# Huffy Rawhide



## HoldenMyOwn (Jun 8, 2011)

Can you give me any ideas on this? I haven't found much info.
Huffy Rawhide






Thank You!


----------



## jpromo (Jun 8, 2011)

That's a neat little bugger there. Looks like Huffy trying to blend the muscle bike craze and the newly invented mountain bike in the late 70s. Don't have any helpful info but it's a neat find. The caked-on dirt is a nice touch to the cowpoke colors and styling!


----------



## partsguy (Jun 8, 2011)

I just sold a REAL NICE Sante Fe along with a parts version styled veyr much like that. I guess Huffy was on a western streak? I they they look neat! This particular bike is from the late 70s.


----------



## HoldenMyOwn (Jun 9, 2011)

classicfan1 said:


> I just sold a REAL NICE Sante Fe along with a parts version styled veyr much like that. I guess Huffy was on a western streak? I they they look neat! This particular bike is from the late 70s.




I've seen a similar Huffy that was a Desperado.


----------



## partsguy (Jun 9, 2011)

Oh yea!
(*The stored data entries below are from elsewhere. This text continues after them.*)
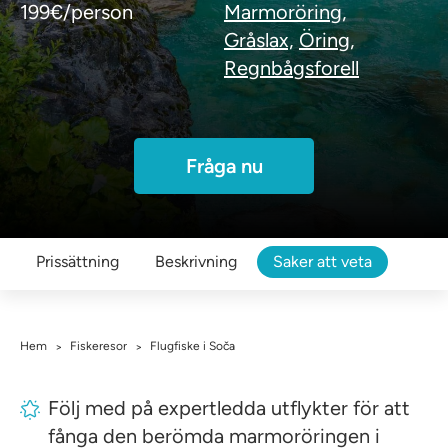
199€/person
Marmoröring,
Gråslax,
Öring,
Regnbågsforell
Fråga nu
Prissättning
Beskrivning
Saker att veta
Hem
Fiskeresor
Flugfiske i Soča
>
>
Följ med på expertledda utflykter för att
fånga den berömda marmoröringen i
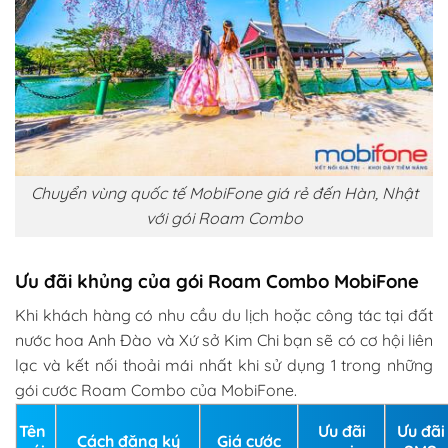
Chuyển vùng quốc tế MobiFone giá rẻ đến Hàn, Nhật
với gói Roam Combo
Ưu đãi khủng của gói Roam Combo MobiFone
Khi khách hàng có nhu cầu du lịch hoặc công tác tại đất
nước hoa Anh Đào và Xứ sở Kim Chi bạn sẽ có cơ hội liên
lạc và kết nối thoải mái nhất khi sử dụng 1 trong những
gói cước Roam Combo của MobiFone.
Tên
Ưu đãi
Ưu đãi
Cách đăng ký
Giá cước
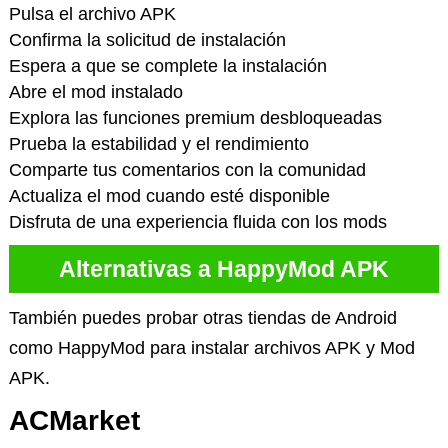
Pulsa el archivo APK
Confirma la solicitud de instalación
Espera a que se complete la instalación
Abre el mod instalado
Explora las funciones premium desbloqueadas
Prueba la estabilidad y el rendimiento
Comparte tus comentarios con la comunidad
Actualiza el mod cuando esté disponible
Disfruta de una experiencia fluida con los mods
Alternativas a HappyMod APK
También puedes probar otras tiendas de Android
como HappyMod para instalar archivos APK y Mod
APK.
ACMarket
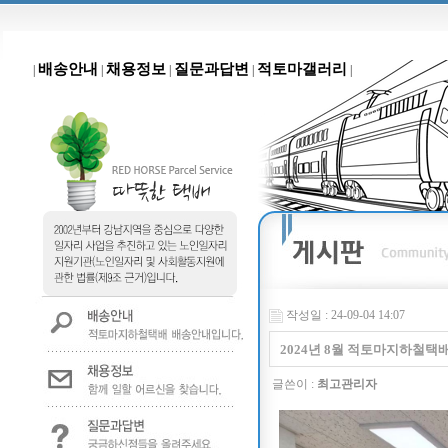
배송안내
채용정보
질문과답변
적토마갤러리
|
|
|
|
|
작성일 : 24-09-04 14:07
2024년 8월 적토마지하철택
글쓴이 :
최고관리자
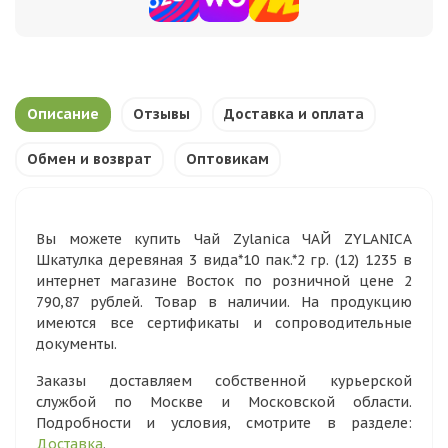
Описание
Отзывы
Доставка и оплата
Обмен и возврат
Оптовикам
Вы можете купить Чай Zylanica ЧАЙ ZYLANICA
Шкатулка деревяная 3 вида*10 пак.*2 гр. (12) 1235 в
интернет магазине Восток по розничной цене 2
790,87 рублей. Товар в наличии. На продукцию
имеются все сертификаты и сопроводительные
документы.
Заказы доставляем собственной курьерской
службой по Москве и Московской области.
Подробности и условия, смотрите в разделе:
Доставка
.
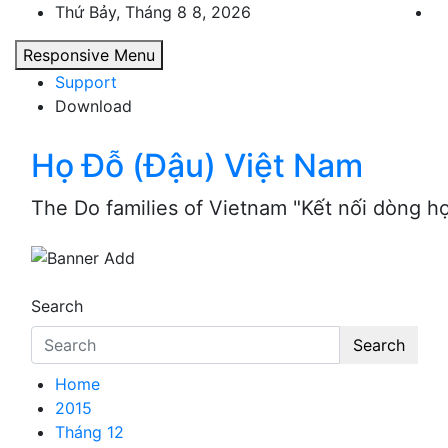
Skip
Thứ Bảy, Tháng 8 8, 2026
to
Responsive Menu
content
Support
Download
Họ Đỗ (Đậu) Việt Nam
The Do families of Vietnam "Kết nối dòng h
Search
Search
Home
2015
Tháng 12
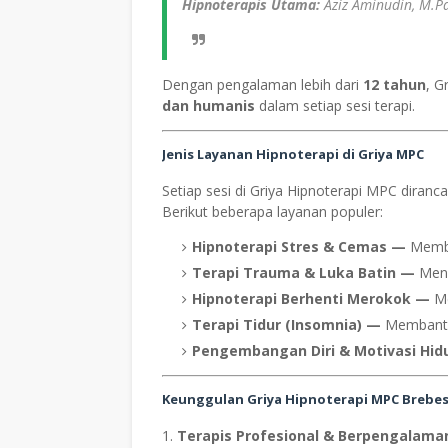
Hipnoterapis Utama:
Aziz Aminudin, M.P
Dengan pengalaman lebih dari
12 tahun
, 
dan humanis
dalam setiap sesi terapi.
Jenis Layanan Hipnoterapi di Griya MPC
Setiap sesi di Griya Hipnoterapi MPC diran
Berikut beberapa layanan populer:
Hipnoterapi Stres & Cemas
—
Memba
Terapi Trauma & Luka Batin
—
Men
Hipnoterapi Berhenti Merokok
—
M
Terapi Tidur (Insomnia)
—
Membantu 
Pengembangan Diri & Motivasi Hid
Keunggulan Griya Hipnoterapi MPC Brebe
Terapis Profesional & Berpengalama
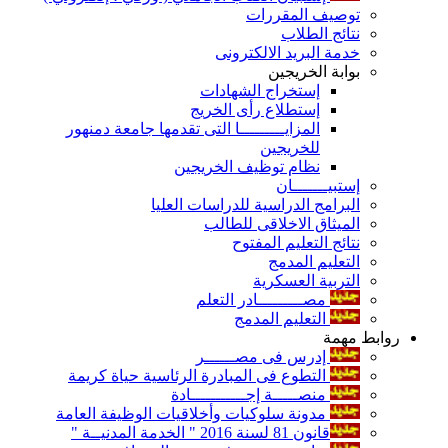
توصيف المقررات
نتائج الطلاب
خدمة البريد الالكترونى
بوابة الخريجين
إستخراج الشهادات
إستطلاع رأى الخريج
المزايـــــــــا التى تقدمها جامعة دمنهور
للخريجين
نظام توظيف الخريجين
إستبيـــــــان
البرامج الدراسية للدراسات العليا
الميثاق الاخلاقى للطالب
نتائج التعليم المفتوح
التعليم المدمج
التربية العسكرية
مصـــــــــادر التعلم
التعليم المدمج
روابط مهمة
إدرس فى مصــــــر
التطوع فى المبادرة الرئاسية حياة كريمة
منصـــــة إجـــــــــــادة
مدونة سلوكيات وأخلاقيات الوظيفة العامة
قانون 81 لسنة 2016 " الخدمة المدنيــة "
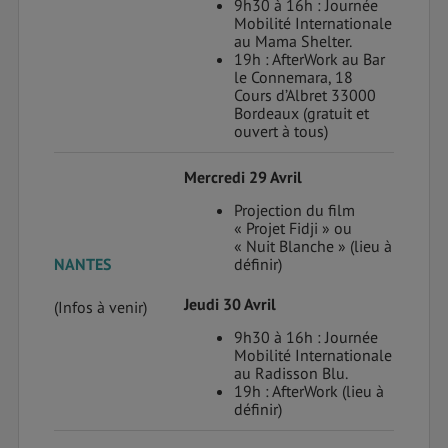
9h30 à 16h : Journée
Mobilité Internationale
au Mama Shelter.
19h : AfterWork au Bar
le Connemara, 18
Cours d’Albret 33000
Bordeaux (gratuit et
ouvert à tous)
Mercredi 29 Avril
Projection du film
« Projet Fidji » ou
« Nuit Blanche » (lieu à
NANTES
définir)
Jeudi 30 Avril
(Infos à venir)
9h30 à 16h : Journée
Mobilité Internationale
au Radisson Blu.
19h : AfterWork (lieu à
définir)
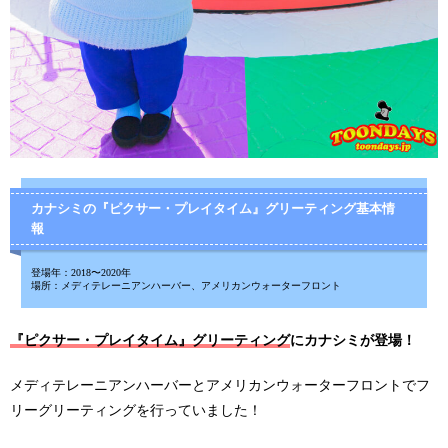
カナシミの『ピクサー・プレイタイム』グリーティング基本情
報
登場年：2018〜2020年
場所：メディテレーニアンハーバー、アメリカンウォーターフロント
『ピクサー・プレイタイム』グリーティング
にカナシミが登場！
メディテレーニアンハーバーとアメリカンウォーターフロントでフ
リーグリーティングを行っていました！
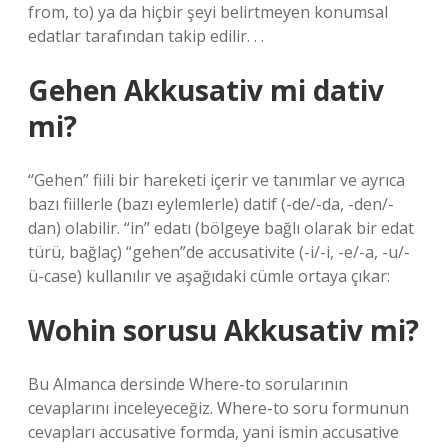
from, to) ya da hiçbir şeyi belirtmeyen konumsal
edatlar tarafından takip edilir. . .
Gehen Akkusativ mi dativ
mi?
“Gehen” fiili bir hareketi içerir ve tanımlar ve ayrıca
bazı fiillerle (bazı eylemlerle) datif (-de/-da, -den/-
dan) olabilir. “in” edatı (bölgeye bağlı olarak bir edat
türü, bağlaç) “gehen”de accusativite (-i/-i, -e/-a, -u/-
ü-case) kullanılır ve aşağıdaki cümle ortaya çıkar:
Wohin sorusu Akkusativ mi?
Bu Almanca dersinde Where-to sorularının
cevaplarını inceleyeceğiz. Where-to soru formunun
cevapları accusative formda, yani ismin accusative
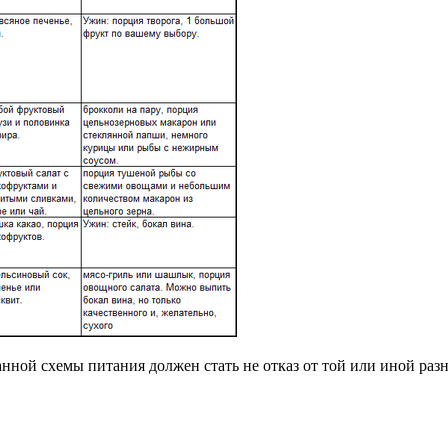
ной схемы питания должен стать не отказ от той или иной разн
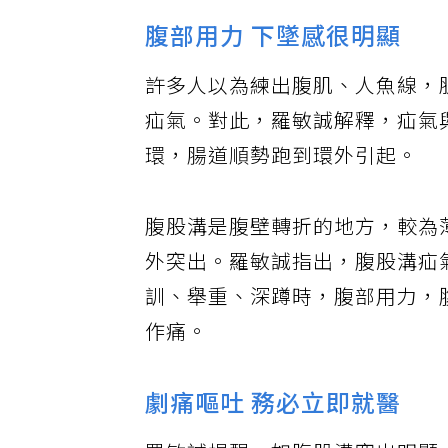
腹部用力 下墜感很明顯
許多人以為練出腹肌、人魚線，
疝氣。對此，羅敏誠解釋，疝氣
環，腸道順勢跑到環外引起。
腹股溝是腹壁轉折的地方，較為
外突出。羅敏誠指出，腹股溝疝
訓、舉重、深蹲時，腹部用力，
作痛。
劇痛嘔吐 務必立即就醫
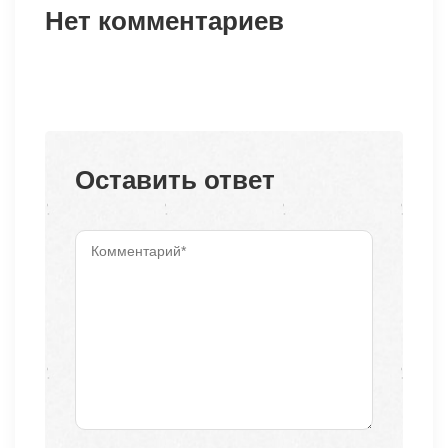
Нет комментариев
Оставить ответ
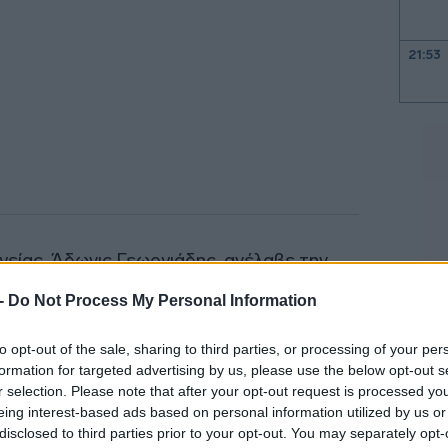
21:53
21:40
21:30
γείας, Άδωνις Γεωργιάδης, ανέλαβε την
όταση να μην πωλούνται καύσιμα σε
21:15
 -
Do Not Process My Personal Information
υργός Ανάπτυξης, Τάκης Θεοδωρικάκος,
λών, συμφώνησαν με την πρόταση και το
to opt-out of the sale, sharing to third parties, or processing of your per
21:03
ν σχετική τροπολογία, η οποία θα
formation for targeted advertising by us, please use the below opt-out s
r selection. Please note that after your opt-out request is processed y
ταφορών καταθέσει τον νέο Κ.Ο.Κ. στη
eing interest-based ads based on personal information utilized by us or
20:53
disclosed to third parties prior to your opt-out. You may separately opt-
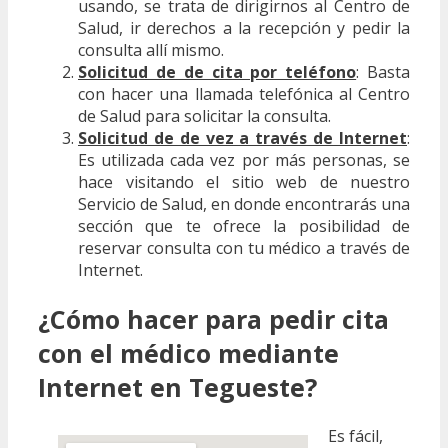
usando, se trata de dirigirnos al Centro de
Salud, ir derechos a la recepción y pedir la
consulta allí mismo.
Solicitud de de cita por teléfono
: Basta
con hacer una llamada telefónica al Centro
de Salud para solicitar la consulta.
Solicitud de de vez a través de Internet
:
Es utilizada cada vez por más personas, se
hace visitando el sitio web de nuestro
Servicio de Salud, en donde encontrarás una
sección que te ofrece la posibilidad de
reservar consulta con tu médico a través de
Internet.
¿Cómo hacer para pedir cita
con el médico mediante
Internet en Tegueste?
Es fácil,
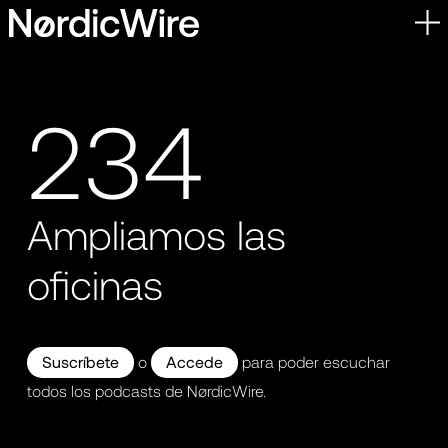
Skip
to
content
234
Ampliamos las
oficinas
Suscríbete
o
Accede
para poder escuchar
todos los podcasts de NørdicWire.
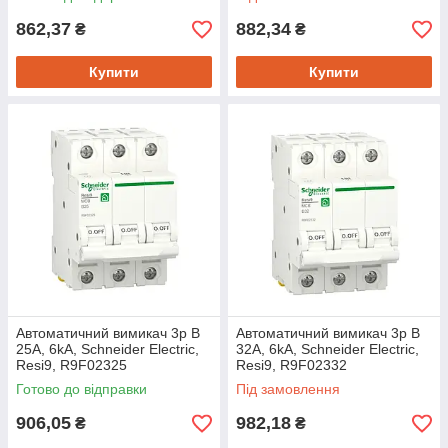
862,37
882,34
₴
₴
Купити
Купити
Автоматичний вимикач 3p B
Автоматичний вимикач 3p B
25A, 6kA, Schneider Electric,
32A, 6kA, Schneider Electric,
Resi9, R9F02325
Resi9, R9F02332
Готово до відправки
Під замовлення
906,05
982,18
₴
₴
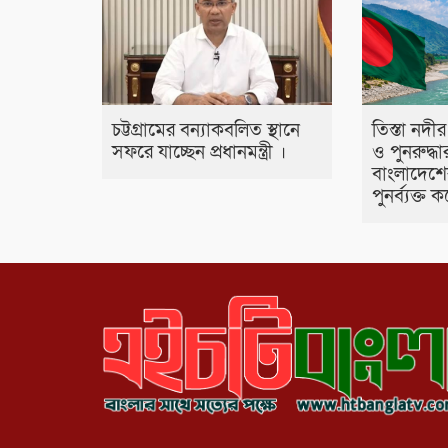
তিস্তা নদীর
চট্টগ্রামের বন্যাকবলিত স্থানে
ও পুনরুদ্ধা
সফরে যাচ্ছেন প্রধানমন্ত্রী ।
বাংলাদেশের
পুনর্ব্যক্ত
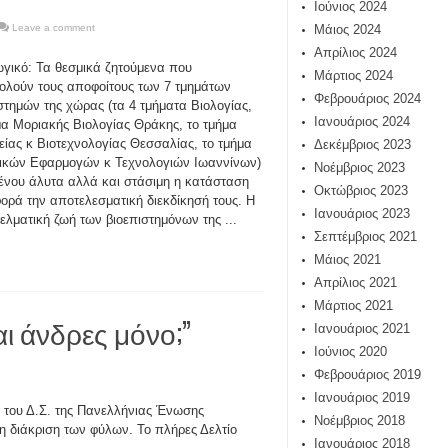
Ιούνιος 2024
Leave a comment
Μάιος 2024
Απρίλιος 2024
γικό: Τα θεσμικά ζητούμενα που
Μάρτιος 2024
λούν τους αποφοίτους των 7 τμημάτων
Φεβρουάριος 2024
στημών της χώρας (τα 4 τμήματα Βιολογίας,
Ιανουάριος 2024
μα Μοριακής Βιολογίας Θράκης, το τμήμα
είας κ Βιοτεχνολογίας Θεσσαλίας, το τμήμα
Δεκέμβριος 2023
ικών Εφαρμογών κ Τεχνολογιών Ιωαννίνων)
Νοέμβριος 2023
νου άλυτα αλλά και στάσιμη η κατάσταση
Οκτώβριος 2023
ορά την αποτελεσματική διεκδίκησή τους. Η
Ιανουάριος 2023
λματική ζωή των βιοεπιστημόνων της ...
Σεπτέμβριος 2021
Μάιος 2021
Απρίλιος 2021
Μάρτιος 2021
αι άνδρες μόνο;”
Ιανουάριος 2021
Ιούνιος 2020
Φεβρουάριος 2019
Ιανουάριος 2019
υ του Δ.Σ. της Πανελλήνιας Ένωσης
Νοέμβριος 2018
τη διάκριση των φύλων. Το πλήρες Δελτίο
Ιανουάριος 2018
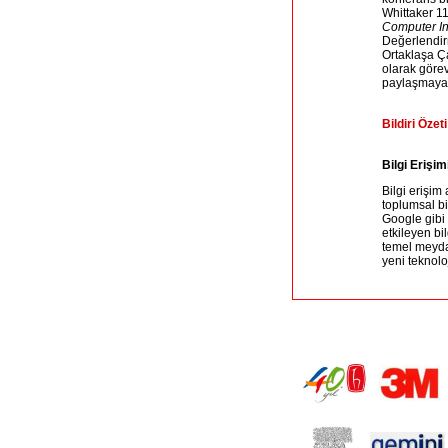
Whittaker 11
Computer In
Değerlendir
Ortaklaşa Ç
olarak görev
paylaşmaya y
Bildiri Özeti
Bilgi Erişi
Bilgi erişim
toplumsal bi
Google gibi 
etkileyen bi
temel meydan
yeni teknolo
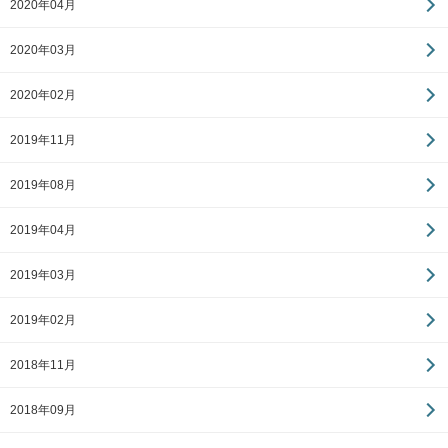
2020年04月
2020年03月
2020年02月
2019年11月
2019年08月
2019年04月
2019年03月
2019年02月
2018年11月
2018年09月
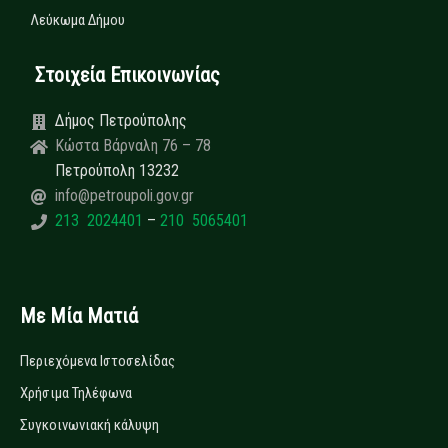
Λεύκωμα Δήμου
Στοιχεία Επικοινωνίας
Δήμος Πετρούπολης
Κώστα Βάρναλη 76 – 78
Πετρούπολη 13232
info@petroupoli.gov.gr
213 2024401
–
210 5065401
Με Μία Ματιά
Περιεχόμενα Ιστοσελίδας
Χρήσιμα Τηλέφωνα
Συγκοινωνιακή κάλυψη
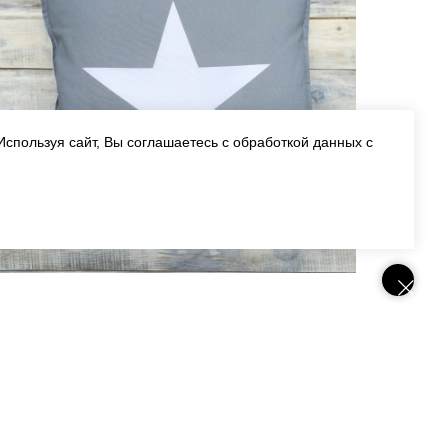
Используя сайт, Вы соглашаетесь с обработкой данных с
О ПРОЕКТЕ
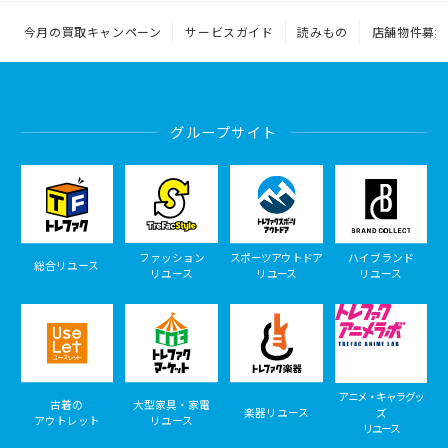
今月の買取キャンペーン
サービスガイド
読みもの
店舗物件募集
グループサイト
ファッション
スポーツアウトドア
ハイブランド
総合リユース
リユース
リユース
リユース
アニメ・キャラグッ
古着の
大型家具・家電
楽器リユース
ズ
アウトレット
リユース
リユース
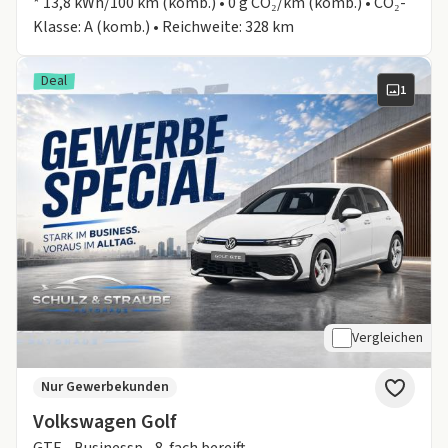
* 13,8 kWh/100 km (komb.) • 0 g CO₂/km (komb.) • CO₂-
Klasse: A (komb.) • Reichweite: 328 km
Deal
1
Vergleichen
Nur Gewerbekunden
Volkswagen Golf
GTE - Businessp.- 8-fach bereift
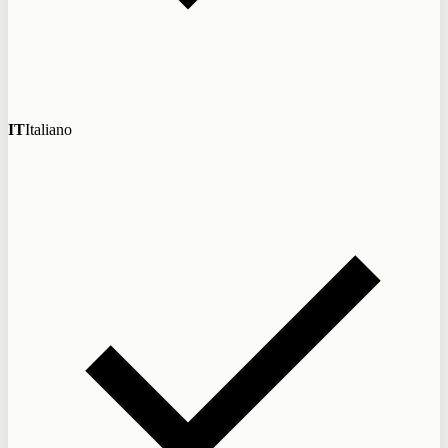
IT
Italiano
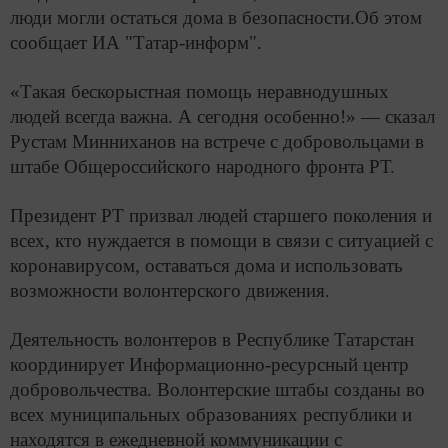
люди могли остаться дома в безопасности.Об этом
сообщает ИА "Татар-информ".
«Такая бескорыстная помощь неравнодушных
людей всегда важна. А сегодня особенно!» — сказал
Рустам Минниханов на встрече с добровольцами в
штабе Общероссийского народного фронта РТ.
Президент РТ призвал людей старшего поколения и
всех, кто нуждается в помощи в связи с ситуацией с
коронавирусом, оставаться дома и использовать
возможности волонтерского движения.
Деятельность волонтеров в Республике Татарстан
координирует Информационно-ресурсный центр
добровольчества. Волонтерские штабы созданы во
всех муниципальных образованиях республики и
находятся в ежедневной коммуникации с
I forgot about that. There was also a "Desert Rose" now that I think of it.


----------



## HoldenMyOwn (Jun 9, 2011)

The guy wants $40 for it.


----------



## Craiggo (Jun 9, 2011)

I have a rawhide with a cooler banana seat on it that says rawhide on it but has a big ol rip but yeah my dad bought that at an auction a while back for a dollar so forty sounds pretty good


----------



## partsguy (Jun 10, 2011)

Craiggo said:


> I have a rawhide with a cooler banana seat on it that says rawhide on it but has a big ol rip but yeah my dad bought that at an auction a while back for a dollar so forty sounds pretty good




Thats another thing I've noticed. Some of these seats have a fancy design and logo embosed in them, while others are mroe simple. I think it was model year thing. But yea, $40 sounds decent, but I always will try to go down.


----------



## dbo550 (Oct 5, 2011)

I have a rawhide, it was my first "new" bike that I got it for my 10th b-day in 1980. New mine came a drag slick on the back and tassels in the grips. I got a hutch pro racer the two years later and never rode the rawhide anymore.I've been thinking about selling it.


----------



## partsguy (Oct 5, 2011)

If that bike is original, it should sell very fast.


----------